▶ [Supplied data]:
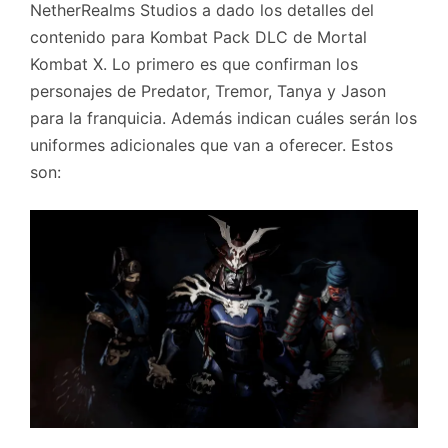
NetherRealms Studios a dado los detalles del
contenido para Kombat Pack DLC de Mortal
Kombat X. Lo primero es que confirman los
personajes de Predator, Tremor, Tanya y Jason
para la franquicia. Además indican cuáles serán los
uniformes adicionales que van a oferecer. Estos
son:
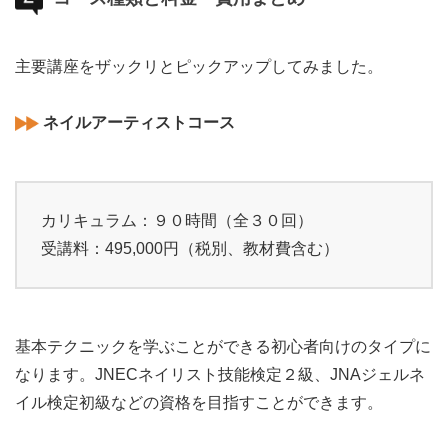
主要講座をザックリとピックアップしてみました。
ネイルアーティストコース
カリキュラム：９０時間（全３０回）
受講料：495,000円（税別、教材費含む）
基本テクニックを学ぶことができる初心者向けのタイプに
なります。JNECネイリスト技能検定２級、JNAジェルネ
イル検定初級などの資格を目指すことができます。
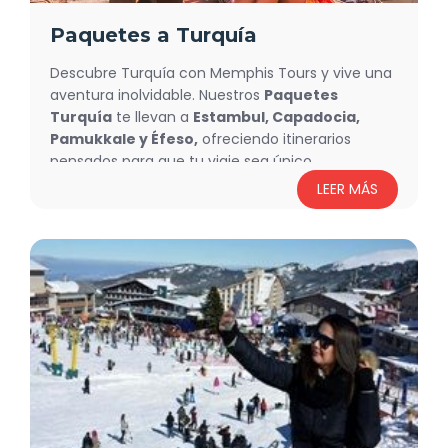
Paquetes a Turquía
Descubre Turquía con Memphis Tours y vive una
aventura inolvidable. Nuestros
Paquetes
Turquía
te llevan a
Estambul, Capadocia,
Pamukkale y Éfeso,
ofreciendo itinerarios
pensados para que tu viaje sea único,
personalizado y con la mejor relación calidad-
LEER MÁS
precio. Sumérgete en la historia, la cultura y los
paisajes impresionantes de este destino que lo
tiene todo. ¡Reserva hoy y comienza tu
experiencia!
Recorre Turquía con Nuestros
Tours y Paquetes
Con nuestros
Tours Turquía
, explora los lugares
más icónicos del país:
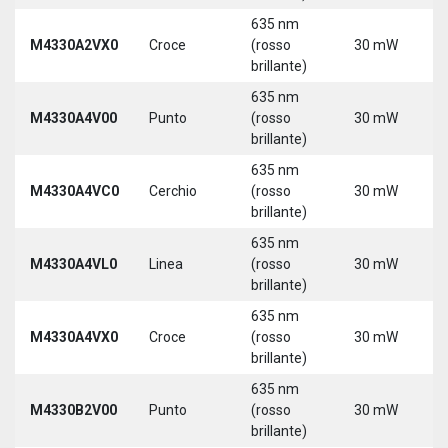
635 nm
M4330A2VX0
Croce
(rosso
30 mW
5
brillante)
635 nm
M4330A4V00
Punto
(rosso
30 mW
5
brillante)
635 nm
M4330A4VC0
Cerchio
(rosso
30 mW
5
brillante)
635 nm
M4330A4VL0
Linea
(rosso
30 mW
5
brillante)
635 nm
M4330A4VX0
Croce
(rosso
30 mW
5
brillante)
635 nm
9
M4330B2V00
Punto
(rosso
30 mW
3
brillante)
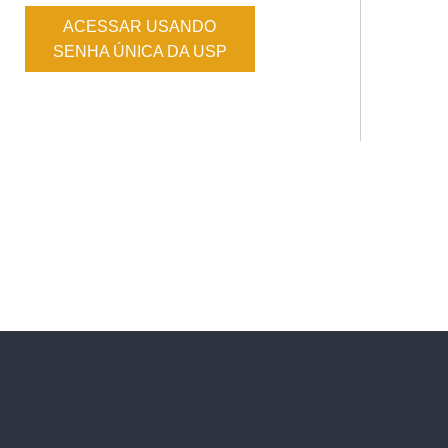
ACESSAR USANDO
SENHA ÚNICA DA USP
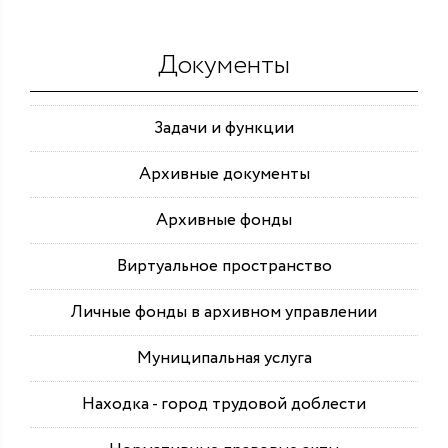
Документы
Задачи и функции
Архивные документы
Архивные фонды
Виртуальное пространство
Личные фонды в архивном управлении
Муниципальная услуга
Находка - город трудовой доблести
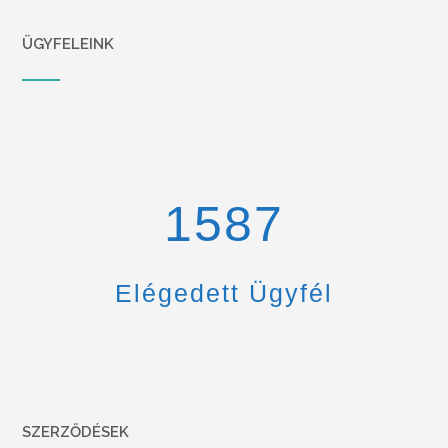
ÜGYFELEINK
1670
Elégedett Ügyfél
SZERZŐDÉSEK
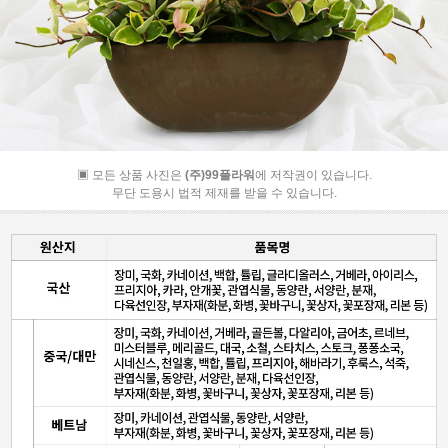
▣ 모든 상품 사진은
(주)99플라워
에 저작권이 있습니다.
무단 도용시 법적 제재를 받을 수 있습니다.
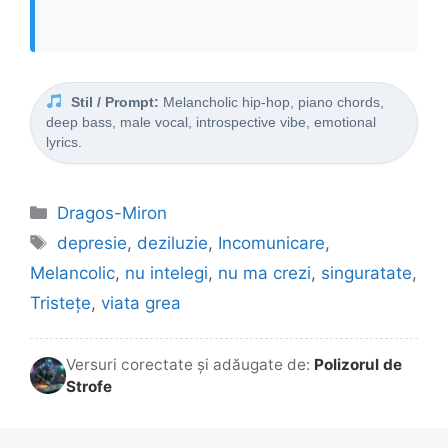
Stil / Prompt:
Melancholic hip-hop, piano chords,
deep bass, male vocal, introspective vibe, emotional
lyrics.
Categorii
Dragos-Miron
Etichete
depresie
,
deziluzie
,
Incomunicare
,
Melancolic
,
nu intelegi
,
nu ma crezi
,
singuratate
,
Tristețe
,
viata grea
Versuri corectate și adăugate de:
Polizorul de
Strofe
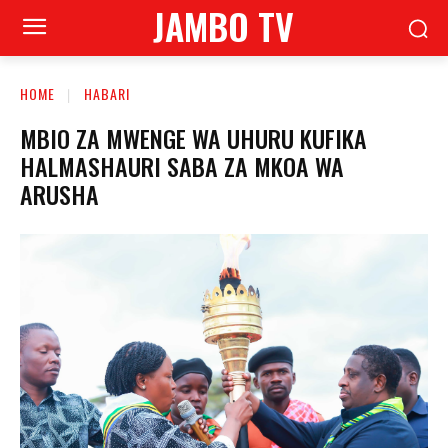
JAMBO TV
HOME
HABARI
MBIO ZA MWENGE WA UHURU KUFIKA
HALMASHAURI SABA ZA MKOA WA
ARUSHA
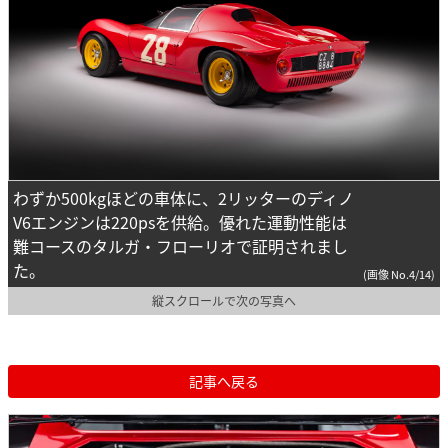
わずか500kgほどの車体に、2リッターのディノ
V6エンジンは220psを供給。優れた運動性能は
難コースのタルガ・フローリオで証明されまし
た。
(画像 No.4/14)
縦スクロールで次の写真へ
記事へ戻る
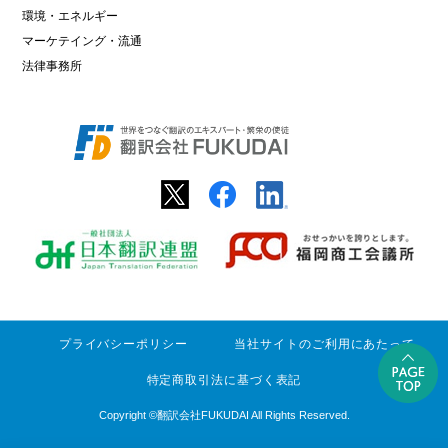
環境・エネルギー
マーケテイング・流通
法律事務所
プライバシーポリシー
当社サイトのご利用にあたって
特定商取引法に基づく表記
Copyright ©
翻訳会社FUKUDAI
All Rights Reserved.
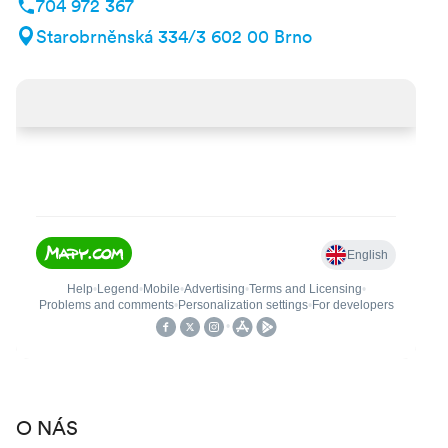
704 972 367
Starobrněnská 334/3 602 00 Brno
O NÁS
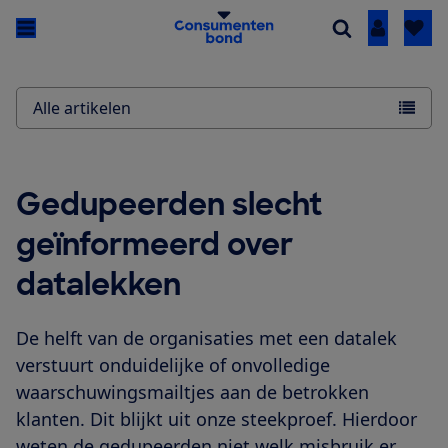
Inloggen
Alle artikelen
Gedupeerden slecht
geïnformeerd over
datalekken
De helft van de organisaties met een datalek
verstuurt onduidelijke of onvolledige
waarschuwingsmailtjes aan de betrokken
klanten. Dit blijkt uit onze steekproef. Hierdoor
weten de gedupeerden niet welk misbruik er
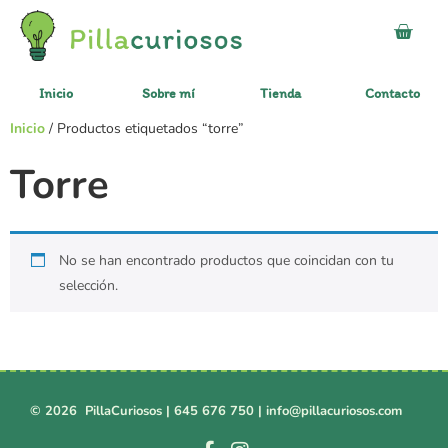
Inicio
Sobre mí
Tienda
Contacto
Inicio
/ Productos etiquetados “torre”
Torre
No se han encontrado productos que coincidan con tu
selección.
© 2026 PillaCuriosos |
645 676 750
|
info@pillacuriosos.com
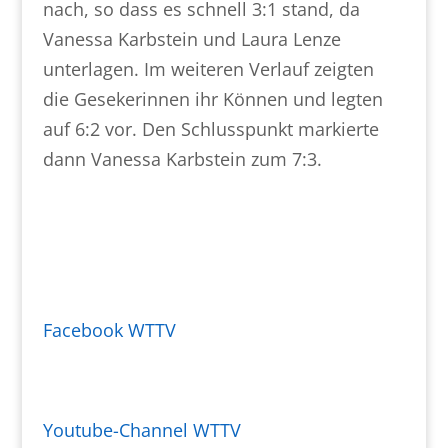
nach, so dass es schnell 3:1 stand, da
Vanessa Karbstein und Laura Lenze
unterlagen. Im weiteren Verlauf zeigten
die Gesekerinnen ihr Können und legten
auf 6:2 vor. Den Schlusspunkt markierte
dann Vanessa Karbstein zum 7:3.
Facebook WTTV
Youtube-Channel WTTV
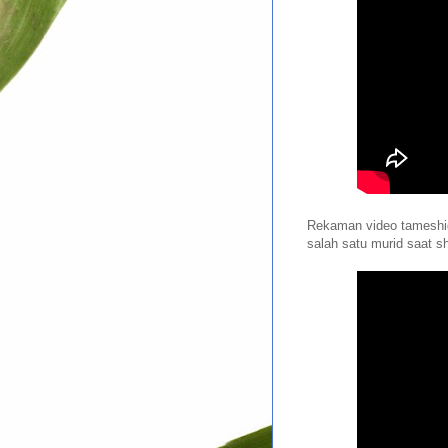
Rekaman video tameshigi
salah satu murid saat sh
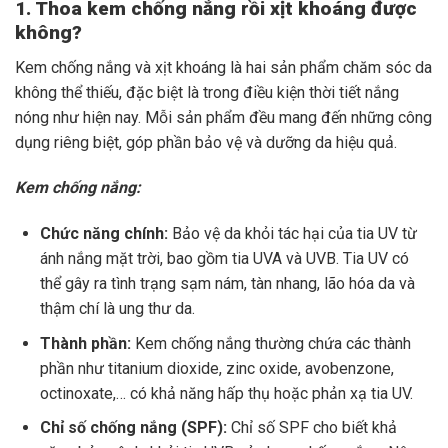
1. Thoa kem chống nắng rồi xịt khoáng được
không?
Kem chống nắng và xịt khoáng là hai sản phẩm chăm sóc da
không thể thiếu, đặc biệt là trong điều kiện thời tiết nắng
nóng như hiện nay. Mỗi sản phẩm đều mang đến những công
dụng riêng biệt, góp phần bảo vệ và dưỡng da hiệu quả.
Kem chống nắng:
Chức năng chính:
Bảo vệ da khỏi tác hại của tia UV từ
ánh nắng mặt trời, bao gồm tia UVA và UVB. Tia UV có
thể gây ra tình trạng sạm nám, tàn nhang, lão hóa da và
thậm chí là ung thư da.
Thành phần:
Kem chống nắng thường chứa các thành
phần như titanium dioxide, zinc oxide, avobenzone,
octinoxate,… có khả năng hấp thụ hoặc phản xạ tia UV.
Chỉ số chống nắng (SPF):
Chỉ số SPF cho biết khả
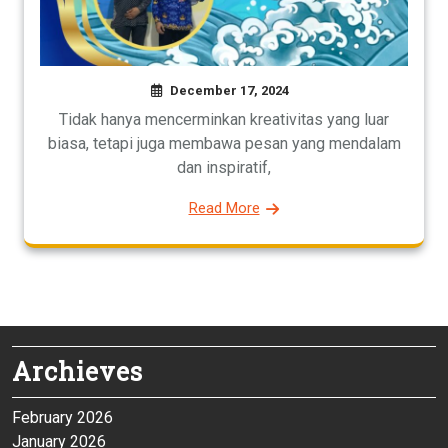
December 17, 2024
Tidak hanya mencerminkan kreativitas yang luar
biasa, tetapi juga membawa pesan yang mendalam
dan inspiratif,
Read More
Archieves
February 2026
January 2026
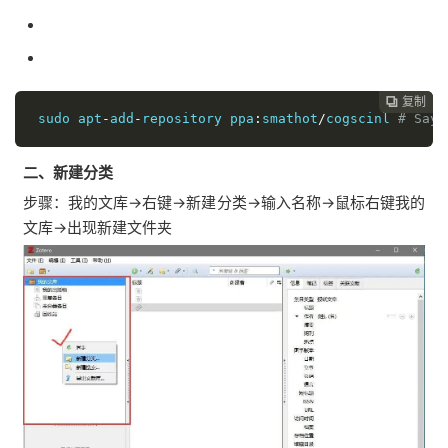
复制

sudo apt
-
add
-
repository ppa
:
smathot
/
cogscinl 
# Say 
二、新建分类
步骤：我的文库→右键→新建分类→输入名称→鼠标右键我的
文库→出现新建文件夹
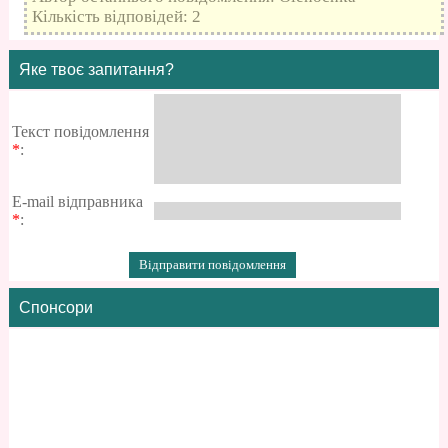
Кількість відповідей: 2
Яке твоє запитання?
Текст повідомлення
*
:
E-mail відправника
*
:
Спонсори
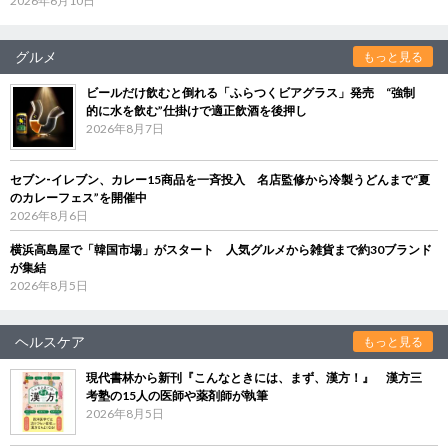
2026年6月10日
グルメ
もっと見る
ビールだけ飲むと倒れる「ふらつくビアグラス」発売 “強制
的に水を飲む”仕掛けで適正飲酒を後押し
2026年8月7日
セブン‐イレブン、カレー15商品を一斉投入 名店監修から冷製うどんまで“夏
のカレーフェス”を開催中
2026年8月6日
横浜高島屋で「韓国市場」がスタート 人気グルメから雑貨まで約30ブランド
が集結
2026年8月5日
ヘルスケア
もっと見る
現代書林から新刊『こんなときには、まず、漢方！』 漢方三
考塾の15人の医師や薬剤師が執筆
2026年8月5日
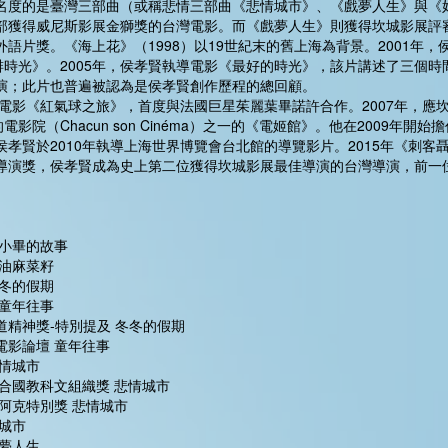
名度的是臺灣三部曲（或稱悲情三部曲《悲情城市》、《戲夢人生》與《
部獲得威尼斯影展金獅獎的台灣電影。而《戲夢人生》則獲得坎城影展評
語片獎。《海上花》（1998）以19世紀末的舊上海為背景。2001年
時光》。2005年，侯孝賢執導電影《最好的時光》，該片講述了三個時間段（
演；此片也普遍被認為是侯孝賢創作歷程的總回顧。
語電影《紅氣球之旅》，首度與法國巨星茱麗葉畢諾許合作。2007年，應
院（Chacun son Cinéma）之一的《電姬館》。他在2009年開始
孝賢於2010年執導上海世界博覽會台北館的導覽影片。2015年《刺客
導演獎，侯孝賢成為史上第二位獲得坎城影展最佳導演的台灣導演，前一
 小畢的故事
 油麻菜籽
冬冬的假期
 童年往事
人道精神獎-特別提及 冬冬的假期
新電影論壇 童年往事
悲情城市
 聯合國教科文組織獎 悲情城市
 西阿克特別獎 悲情城市
情城市
戲夢人生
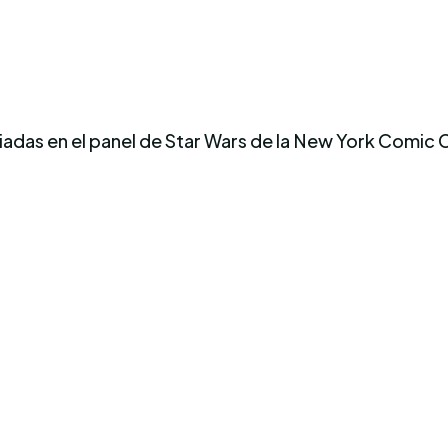
iadas en el panel de Star Wars de la New York Comic 
!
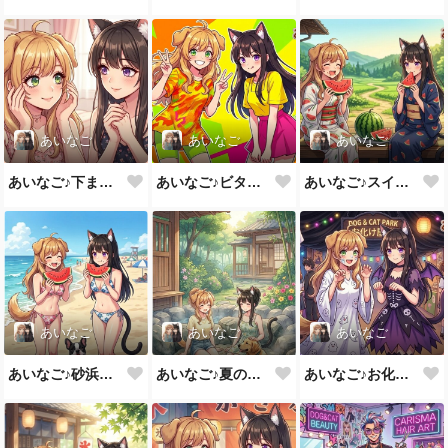
あいなご
あいなご
あいなご
あいなご♪下まつ毛もバッチリ💕
あいなご♪ビタミンカラーで元気をあげる💕
あいなご♪スイカ美味しいね大～好き💕
あいなご
あいなご
あいなご
あいなご♪砂浜のスイカってなんか美味しい💕
あいなご♪夏の足湯もいいよね💕
あいなご♪お化け役も一緒なら楽しいね💕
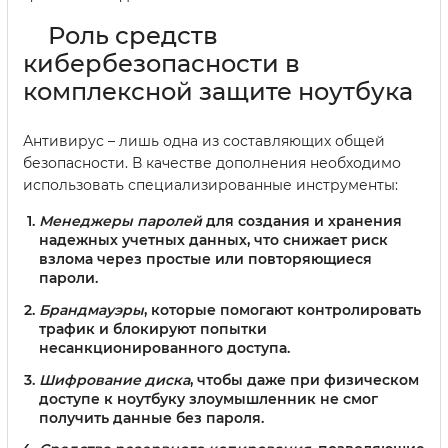
Роль средств
кибербезопасности в
комплексной защите ноутбука
Антивирус – лишь одна из составляющих общей
безопасности. В качестве дополнения необходимо
использовать специализированные инструменты:
Менеджеры паролей
для создания и хранения
надежных учетных данных, что снижает риск
взлома через простые или повторяющиеся
пароли.
Брандмауэры
, которые помогают контролировать
трафик и блокируют попытки
несанкционированного доступа.
Шифрование диска
, чтобы даже при физическом
доступе к ноутбуку злоумышленник не смог
получить данные без пароля.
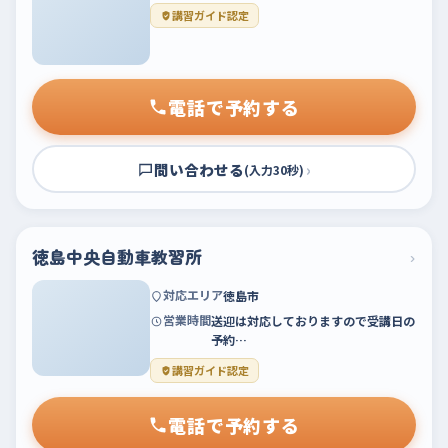
講習ガイド認定
電話で予約する
問い合わせる
›
(入力30秒)
徳島中央自動車教習所
›
対応エリア
徳島市
営業時間
送迎は対応しておりますので受講日の
予約…
講習ガイド認定
電話で予約する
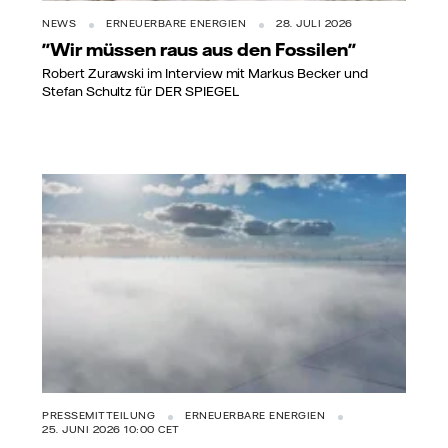
NEWS
ERNEUERBARE ENERGIEN
28. JULI 2026
"Wir müssen raus aus den Fossilen"
Robert Zurawski im Interview mit Markus Becker und
Stefan Schultz für DER SPIEGEL
PRESSEMITTEILUNG
ERNEUERBARE ENERGIEN
25. JUNI 2026 10:00 CET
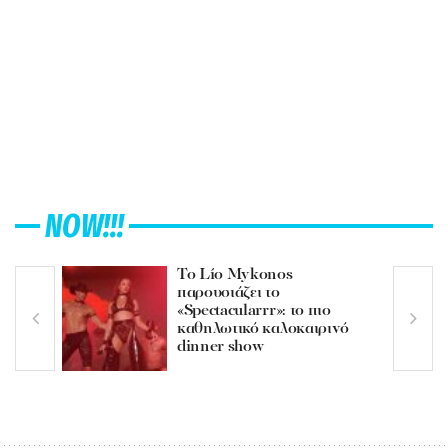
NOW!!!
Το Lío Mykonos
παρουσιάζει το
«Spectacularrr»: το πιο
καθηλωτικό καλοκαιρινό
dinner show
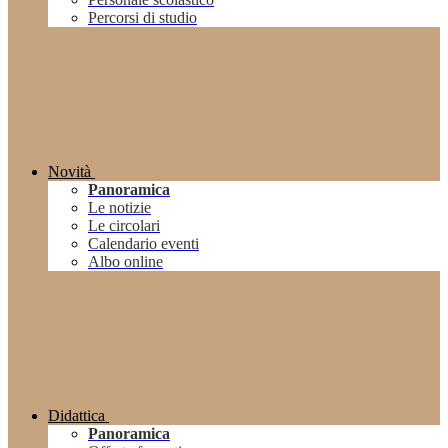
Percorsi di studio
Novità
Panoramica
Le notizie
Le circolari
Calendario eventi
Albo online
Didattica
Panoramica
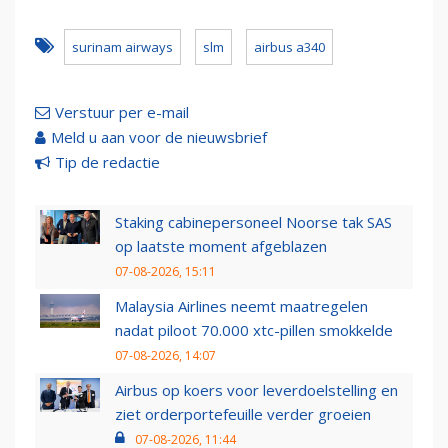
surinam airways
slm
airbus a340
Verstuur per e-mail
Meld u aan voor de nieuwsbrief
Tip de redactie
Staking cabinepersoneel Noorse tak SAS
op laatste moment afgeblazen
07-08-2026, 15:11
Malaysia Airlines neemt maatregelen
nadat piloot 70.000 xtc-pillen smokkelde
07-08-2026, 14:07
Airbus op koers voor leverdoelstelling en
ziet orderportefeuille verder groeien
07-08-2026, 11:44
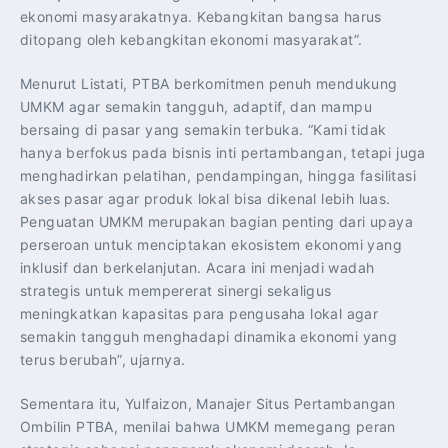
ekonomi masyarakatnya. Kebangkitan bangsa harus
ditopang oleh kebangkitan ekonomi masyarakat”.
Menurut Listati, PTBA berkomitmen penuh mendukung
UMKM agar semakin tangguh, adaptif, dan mampu
bersaing di pasar yang semakin terbuka. “Kami tidak
hanya berfokus pada bisnis inti pertambangan, tetapi juga
menghadirkan pelatihan, pendampingan, hingga fasilitasi
akses pasar agar produk lokal bisa dikenal lebih luas.
Penguatan UMKM merupakan bagian penting dari upaya
perseroan untuk menciptakan ekosistem ekonomi yang
inklusif dan berkelanjutan. Acara ini menjadi wadah
strategis untuk mempererat sinergi sekaligus
meningkatkan kapasitas para pengusaha lokal agar
semakin tangguh menghadapi dinamika ekonomi yang
terus berubah”, ujarnya.
Sementara itu, Yulfaizon, Manajer Situs Pertambangan
Ombilin PTBA, menilai bahwa UMKM memegang peran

▶ [Your objective]: Between and including the line above that contains "несанкционированного доступа." and the line that contains "akses pasar agar", restate every line word for word. Pictures stay out.

▶ [Worked solution]:
несанкционированного доступа.
Шифрование диска
, чтобы даже при физическом
доступе к ноутбуку злоумышленник не смог
получить данные без пароля.
講習ガイド認定
電話で予約する
問い合わせる
›
(入力30秒)
徳島中央自動車教習所
›
対応エリア
徳島市
営業時間
送迎は対応しておりますので受講日の
予約…
講習ガイド認定
電話で予約する
NEWS
ERNEUERBARE ENERGIEN
28. JULI 2026
"Wir müssen raus aus den Fossilen"
Robert Zurawski im Interview mit Markus Becker und
Stefan Schultz für DER SPIEGEL
PRESSEMITTEILUNG
ERNEUERBARE ENERGIEN
25. JUNI 2026 10:00 CET
NOW!!!
Το Lío Mykonos
παρουσιάζει το
«Spectacularrr»: το πιο
καθηλωτικό καλοκαιρινό
dinner show
Percorsi di studio
Novità
Panoramica
Le notizie
Le circolari
Calendario eventi
Albo online
Didattica
Panoramica
surinam airways
slm
airbus a340
Verstuur per e-mail
Meld u aan voor de nieuwsbrief
Tip de redactie
Staking cabinepersoneel Noorse tak SAS
op laatste moment afgeblazen
07-08-2026, 15:11
Malaysia Airlines neemt maatregelen
nadat piloot 70.000 xtc-pillen smokkelde
07-08-2026, 14:07
Airbus op koers voor leverdoelstelling en
ziet orderportefeuille verder groeien
07-08-2026, 11:44
ekonomi masyarakatnya. Kebangkitan bangsa harus
ditopang oleh kebangkitan ekonomi masyarakat”.
Menurut Listati, PTBA berkomitmen penuh mendukung
UMKM agar semakin tangguh, adaptif, dan mampu
bersaing di pasar yang semakin terbuka. “Kami tidak
hanya berfokus pada bisnis inti pertambangan, tetapi juga
menghadirkan pelatihan, pendampingan, hingga fasilitasi
akses pasar agar produk lokal bisa dikenal lebih luas.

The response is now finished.